New Study Sheds Light on Awareness and Preferences for Bioplastics in Japan

Despite complex consumer preferences for bioplastics in Japan, adoption of these materials could be enhanced through educational interventions

To facilitate the transition to a bioeconomy, understanding consumer behavior and preferences regarding bioplastics is crucial. Researchers conducted a comprehensive study on the factors influencing consumer choices in Japan. Their findings show that Japanese consumers have limited comprehension of bioplastics and do not exhibit unconditional preference towards them. These findings could guide the development of acceptable bioplastics and targeted strategies aimed at improving consumer awareness, ultimately driving the adoption of bio-based and biodegradable plastics.

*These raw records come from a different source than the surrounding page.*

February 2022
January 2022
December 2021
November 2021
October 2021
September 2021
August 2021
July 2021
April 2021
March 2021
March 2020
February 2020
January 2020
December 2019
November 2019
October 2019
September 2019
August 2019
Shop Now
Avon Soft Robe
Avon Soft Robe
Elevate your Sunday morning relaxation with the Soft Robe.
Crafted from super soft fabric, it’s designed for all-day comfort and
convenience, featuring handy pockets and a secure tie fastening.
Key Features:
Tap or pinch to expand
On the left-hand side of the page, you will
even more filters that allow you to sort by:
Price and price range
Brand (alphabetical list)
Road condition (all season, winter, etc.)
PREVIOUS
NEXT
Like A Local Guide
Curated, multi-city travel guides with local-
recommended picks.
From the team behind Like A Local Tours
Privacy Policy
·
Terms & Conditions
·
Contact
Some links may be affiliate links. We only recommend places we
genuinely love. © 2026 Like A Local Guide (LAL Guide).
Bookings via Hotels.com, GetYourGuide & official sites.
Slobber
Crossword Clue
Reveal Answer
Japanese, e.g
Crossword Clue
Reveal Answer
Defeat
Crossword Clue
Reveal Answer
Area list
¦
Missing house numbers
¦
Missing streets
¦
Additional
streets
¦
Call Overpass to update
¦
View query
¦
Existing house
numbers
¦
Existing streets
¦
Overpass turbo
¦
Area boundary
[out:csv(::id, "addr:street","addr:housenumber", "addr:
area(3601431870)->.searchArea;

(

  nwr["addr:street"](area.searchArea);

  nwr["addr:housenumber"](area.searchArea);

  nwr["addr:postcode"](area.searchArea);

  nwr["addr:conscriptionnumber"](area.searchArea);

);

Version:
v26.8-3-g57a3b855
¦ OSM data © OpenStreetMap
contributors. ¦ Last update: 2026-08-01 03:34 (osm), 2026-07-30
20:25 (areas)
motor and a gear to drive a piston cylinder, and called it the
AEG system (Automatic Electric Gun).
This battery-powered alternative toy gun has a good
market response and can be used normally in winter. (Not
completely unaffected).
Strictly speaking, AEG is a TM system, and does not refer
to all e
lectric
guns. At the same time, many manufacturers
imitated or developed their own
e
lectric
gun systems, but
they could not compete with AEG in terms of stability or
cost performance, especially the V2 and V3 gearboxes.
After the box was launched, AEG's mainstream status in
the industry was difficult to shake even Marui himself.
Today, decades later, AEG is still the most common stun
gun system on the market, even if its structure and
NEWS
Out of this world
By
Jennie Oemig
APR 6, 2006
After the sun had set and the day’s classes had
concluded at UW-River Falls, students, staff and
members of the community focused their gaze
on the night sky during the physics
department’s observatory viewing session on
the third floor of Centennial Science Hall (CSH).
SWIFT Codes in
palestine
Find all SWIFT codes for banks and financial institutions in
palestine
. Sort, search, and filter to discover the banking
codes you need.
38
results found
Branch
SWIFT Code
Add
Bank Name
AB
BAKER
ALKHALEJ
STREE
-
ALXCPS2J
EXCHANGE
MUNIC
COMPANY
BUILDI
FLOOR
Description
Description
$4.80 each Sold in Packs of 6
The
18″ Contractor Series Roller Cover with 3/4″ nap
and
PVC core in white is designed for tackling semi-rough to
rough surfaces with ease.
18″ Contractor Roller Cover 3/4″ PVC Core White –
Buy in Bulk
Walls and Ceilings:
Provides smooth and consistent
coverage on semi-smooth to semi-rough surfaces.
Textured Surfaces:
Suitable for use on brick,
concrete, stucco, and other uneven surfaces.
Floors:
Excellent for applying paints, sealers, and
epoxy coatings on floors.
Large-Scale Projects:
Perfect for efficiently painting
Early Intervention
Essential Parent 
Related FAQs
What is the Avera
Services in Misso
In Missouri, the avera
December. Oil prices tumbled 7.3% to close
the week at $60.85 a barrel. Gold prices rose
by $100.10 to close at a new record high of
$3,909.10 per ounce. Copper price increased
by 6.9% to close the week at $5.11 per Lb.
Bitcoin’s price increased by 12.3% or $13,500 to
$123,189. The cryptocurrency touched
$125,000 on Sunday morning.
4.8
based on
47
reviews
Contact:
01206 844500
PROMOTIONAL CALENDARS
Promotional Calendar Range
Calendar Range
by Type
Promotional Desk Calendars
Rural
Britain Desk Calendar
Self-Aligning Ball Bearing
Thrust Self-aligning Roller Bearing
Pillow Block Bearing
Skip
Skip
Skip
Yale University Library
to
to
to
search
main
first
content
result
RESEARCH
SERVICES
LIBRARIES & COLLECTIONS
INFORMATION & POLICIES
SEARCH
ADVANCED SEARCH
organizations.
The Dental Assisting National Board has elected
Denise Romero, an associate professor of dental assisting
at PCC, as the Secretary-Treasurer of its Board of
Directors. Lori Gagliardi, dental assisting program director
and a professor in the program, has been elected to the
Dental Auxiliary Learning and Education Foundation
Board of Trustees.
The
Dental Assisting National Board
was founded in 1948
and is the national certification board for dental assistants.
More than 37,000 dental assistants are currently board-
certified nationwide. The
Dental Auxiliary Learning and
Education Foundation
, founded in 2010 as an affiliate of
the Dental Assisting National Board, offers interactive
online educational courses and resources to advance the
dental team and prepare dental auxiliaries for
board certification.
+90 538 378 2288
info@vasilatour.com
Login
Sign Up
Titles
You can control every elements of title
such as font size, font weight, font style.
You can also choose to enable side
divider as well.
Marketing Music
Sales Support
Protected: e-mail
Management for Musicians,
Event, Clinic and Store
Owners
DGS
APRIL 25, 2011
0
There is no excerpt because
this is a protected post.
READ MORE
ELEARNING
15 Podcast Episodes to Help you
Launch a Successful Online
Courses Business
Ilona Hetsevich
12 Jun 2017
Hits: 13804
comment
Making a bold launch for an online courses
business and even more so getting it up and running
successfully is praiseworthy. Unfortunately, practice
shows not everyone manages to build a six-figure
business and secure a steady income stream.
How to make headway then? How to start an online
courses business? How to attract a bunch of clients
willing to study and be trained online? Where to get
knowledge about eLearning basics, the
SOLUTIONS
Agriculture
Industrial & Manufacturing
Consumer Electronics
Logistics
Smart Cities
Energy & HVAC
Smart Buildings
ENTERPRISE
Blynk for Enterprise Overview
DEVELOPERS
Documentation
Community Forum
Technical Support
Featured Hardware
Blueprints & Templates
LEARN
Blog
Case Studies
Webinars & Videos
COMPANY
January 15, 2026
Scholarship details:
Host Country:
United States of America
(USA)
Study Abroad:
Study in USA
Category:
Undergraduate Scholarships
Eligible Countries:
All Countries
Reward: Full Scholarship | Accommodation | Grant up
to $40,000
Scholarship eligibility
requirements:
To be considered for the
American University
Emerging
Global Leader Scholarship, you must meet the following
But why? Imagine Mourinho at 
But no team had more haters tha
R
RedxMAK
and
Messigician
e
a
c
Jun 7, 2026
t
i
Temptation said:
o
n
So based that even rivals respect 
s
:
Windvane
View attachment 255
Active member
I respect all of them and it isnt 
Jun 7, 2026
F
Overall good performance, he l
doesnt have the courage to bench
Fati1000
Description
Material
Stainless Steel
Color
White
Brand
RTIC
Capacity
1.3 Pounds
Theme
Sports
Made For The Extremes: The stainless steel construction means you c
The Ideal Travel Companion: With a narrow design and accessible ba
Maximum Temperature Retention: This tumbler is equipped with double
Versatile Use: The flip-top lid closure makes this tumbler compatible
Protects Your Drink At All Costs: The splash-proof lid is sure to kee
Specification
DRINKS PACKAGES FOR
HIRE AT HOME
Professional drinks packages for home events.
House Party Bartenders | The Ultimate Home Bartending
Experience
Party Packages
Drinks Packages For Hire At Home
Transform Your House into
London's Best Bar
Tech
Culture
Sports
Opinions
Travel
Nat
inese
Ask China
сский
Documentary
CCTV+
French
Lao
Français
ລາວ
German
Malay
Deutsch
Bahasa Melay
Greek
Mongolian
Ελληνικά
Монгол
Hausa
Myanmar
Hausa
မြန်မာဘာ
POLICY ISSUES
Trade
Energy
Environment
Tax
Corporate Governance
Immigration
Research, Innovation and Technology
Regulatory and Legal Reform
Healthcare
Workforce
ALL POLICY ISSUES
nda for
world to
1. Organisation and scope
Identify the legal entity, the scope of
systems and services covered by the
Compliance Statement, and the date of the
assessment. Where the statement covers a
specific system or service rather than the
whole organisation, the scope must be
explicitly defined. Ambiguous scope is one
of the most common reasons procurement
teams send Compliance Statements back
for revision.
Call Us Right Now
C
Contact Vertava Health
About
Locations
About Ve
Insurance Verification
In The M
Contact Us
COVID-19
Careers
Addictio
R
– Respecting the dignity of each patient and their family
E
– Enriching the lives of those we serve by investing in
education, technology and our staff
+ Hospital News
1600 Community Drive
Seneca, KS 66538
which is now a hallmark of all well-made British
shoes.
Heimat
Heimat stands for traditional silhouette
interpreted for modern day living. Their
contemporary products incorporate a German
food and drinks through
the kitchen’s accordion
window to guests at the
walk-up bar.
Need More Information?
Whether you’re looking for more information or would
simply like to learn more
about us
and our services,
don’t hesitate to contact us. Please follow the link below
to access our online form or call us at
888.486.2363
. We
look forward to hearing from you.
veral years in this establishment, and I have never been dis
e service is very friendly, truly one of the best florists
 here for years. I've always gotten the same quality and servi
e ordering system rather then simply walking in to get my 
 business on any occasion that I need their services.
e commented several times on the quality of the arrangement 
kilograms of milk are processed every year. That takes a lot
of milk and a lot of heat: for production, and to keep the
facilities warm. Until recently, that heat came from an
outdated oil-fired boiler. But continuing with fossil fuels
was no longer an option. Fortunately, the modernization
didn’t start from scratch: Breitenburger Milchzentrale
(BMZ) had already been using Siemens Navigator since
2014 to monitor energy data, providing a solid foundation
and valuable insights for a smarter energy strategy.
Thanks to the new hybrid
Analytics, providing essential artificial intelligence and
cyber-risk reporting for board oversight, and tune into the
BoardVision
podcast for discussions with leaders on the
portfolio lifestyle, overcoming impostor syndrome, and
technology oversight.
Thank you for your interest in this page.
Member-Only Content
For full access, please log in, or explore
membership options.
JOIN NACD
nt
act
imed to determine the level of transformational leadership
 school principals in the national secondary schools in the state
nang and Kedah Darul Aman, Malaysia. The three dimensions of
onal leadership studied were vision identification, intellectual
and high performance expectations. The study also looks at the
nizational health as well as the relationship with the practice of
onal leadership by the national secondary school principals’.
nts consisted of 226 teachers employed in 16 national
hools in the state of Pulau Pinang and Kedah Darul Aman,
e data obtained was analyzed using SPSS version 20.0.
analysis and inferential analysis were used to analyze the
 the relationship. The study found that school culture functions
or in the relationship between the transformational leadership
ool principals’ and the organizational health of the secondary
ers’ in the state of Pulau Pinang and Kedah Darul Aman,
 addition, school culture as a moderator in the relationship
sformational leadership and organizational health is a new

Non-biodegradable plastics are major contributors to land and marine pollution, destroying habitats and causing harm to both flora and fauna. Hence, the switch to bioplastics is imperative to ensure sustainability. The success of environmental initiatives aimed at increasing bioplastic adoption critically hinges on understanding consumer behavior. However, consumer preferences and perceptions around bioplastics, particularly in Japan and other Asian countries,  are not well understood.

A recent study published online on July 10, 2023 in the Journal of Cleaner Production attempted to find answers to questions surrounding Japanese consumers’ preferences for bioplastics. “So far, attempts to improve bioplastic adoption in Japan have been hindered by a lack of clarity on the factors influencing consumer preferences. We attempted to shed light on these factors in our comprehensive large-scale study,” explains Professor Takuro Uehara from the College of Policy Science, Ritsumeikan University, who led the study.

 The goal of the study was three-fold: understanding how familiar consumers in Japan are with bioplastics, revealing their preferences for bioplastics based on different factors, and examining how educational interventions affect their choices. To achieve this, the researchers surveyed over 12,000 respondents using questions focused on three products — 500 mL PET water bottles, three-color ballpoint pens, and 500 mL shampoo bottles. The respondents were divided into two groups: the treatment group, who were educated on the basic distinctions between bio-based and biodegradable plastics, and the control group, who did not receive educational interventions. Then, the researchers performed discrete choice experiments and text mining based on responses from these 12,000 participants.

Their findings yielded interesting insights, particularly highlighting a common trend among Japanese consumers and their European counterparts, which is a limited comprehension of the distinctions between bio-based, biodegradable, and bioplastics. Surprisingly, most respondents were unaware of the fact that not all bioplastics are biodegradable and bio-based. This demonstrated the need to improve consumer awareness regarding the characteristics and environmental impact of bioplastics.

Another important finding was the complexity of consumer preferences for bioplastics in Japan and the influence of general perceptions and personal values on these preferences. Notably, the preference for bioplastics among these consumers was not unconditional. In fact, most consumers were not in favor of using biomass in any of the three products. Among the different types of feedstock, they preferred sugarcane over wood chips, and favored waste cooking oil the least. This was likely owing to their greater emphasis on quality than on the trade-offs of biomass feedstock.

Nevertheless, there were several key factors the respondents considered valuable in their preference for bioplastics. These included the reduction in carbon dioxide emissions, which was the most valued attribute across all three products in both the control and treatment groups. Another key factor was biodegradability, which was associated with positive responses from participants. Significantly, the respondents expressed a preference for domestic products, although the reasons were generally related to safety, quality, and reliability rather than environmental considerations.

Finally, the findings showed that educational interventions can influence consumer decisions, increasing their willingness to pay for more environmentally friendly products, including those with better feedstock incorporation and those enabling reductions in CO2 emissions. For example, after learning that bioplastics can be fossil-based, respondents gave greater value to products with reduced CO2 emissions. Interestingly, this preference was only significant for water bottles, suggesting that consumers were more sensitive to water bottles — that tend to be less durable — than to the other two products.

Overall, the findings provide a picture of the kinds of products Japanese consumers prefer and the attributes they focus on while making choices surrounding bioplastics. Prof. Uehara comments, “Our results will help Japanese industries and governments understand the type of bioplastics that would be preferred and accepted by consumers, giving them an impetus to develop more such products and improve bioplastic use.” He adds, “Information dissemination can influence consumer preference for bioplastic products, which highlights the importance of awareness campaigns.” 

The findings from Prof. Uehara and his group could serve as a foundational roadmap for increasing bioplastic use in Japan and mark a significant step in Japan’s transformation into a bioeconomy.